While Adam ran off to do some real work (prep for a class), I played the role of research assistant gunning down every use of the adjective inanis in the Aeneid. Again, God bless the internet. And indeed, it is quite remarkable how often inanis shows up just in an amateur little word search, and what it ends up modifying (hope, rage, tears, etc.).
It was also fun because our discussion of Vergil’s agenda–pro Augustan or not?–sparked an idea about another field full of expert scholarship: the writings of St. Augustine.
One of Adam’s early take-aways was that Aeneas is a moron: he draws the wrong lesson from the picture of the fall of Troy in Juno’s temple. It’s not a sympathetic or tragic rendering: this is a victory parade for the mortal enemy of Troy and the founders of Rome.
So let’s make Aeneas a stand-in for Vergil’s Roman reader. His Augustan-era Romans are morons, celebrating tales and figures from their history and myths, drawing the wrong lessons from them. What exactly those lessons are and what Vergil’s “right idea” is–that’s Adam’s problem. But my mind jumped to St. Augustine, because this is almost exactly what the Doctor of Grace is doing in City of God.
I dip my toe in this water with trepidation, since the field of Augustine studies is enormous and filled with geniuses. Also, I don’t read in that field hardly at all. But this is my house and my rules, and shame never stopped one of my flights of fancy before.
St. Augustine’s charge against his Romans in Book I of City is that they err when they look to their history and founding myth. The lesson to draw is not that Rome must return to fidelity to the Roman gods–only an idiot would think that after an objective look at Roman history. And so St. Augustine reinterprets Roman history and myth to show the necessity of Christ.
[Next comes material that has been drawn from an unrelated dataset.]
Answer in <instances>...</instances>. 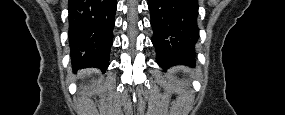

I leap to this idea not entirely in vain, because St. Augustine is a big ol’ Vergil fanboy. Everyone knows that St. Augustine is massively influenced by his classical Roman education–no one is going to get famous saying that Vergil shows his fingerprints on the Doctor of Grace. But I begin to wonder if perhaps he is very specifically influenced by Vergil on this point: is he deliberately imitating Vergil’s cynical rework of Roman history?
Getting a little too meta at this point, even for a flight of fancy, but it would be a very neat way in which St. Augustine (yet again) baptized Roman art. He takes the Vergil Sarcasm Project and returns serve with a healthy dose of Gospel, all jacked up to eleven.
Coming in for a landing: I am especially entertained by this entire line of discussion today because of one of my favorite aphorisms. When confronted with any of the frustrating perplexities or ignorances of life at work, I intone such that Vergil and St. Augustine alike would perhaps approve:
Inanity of inanities, all is inanity.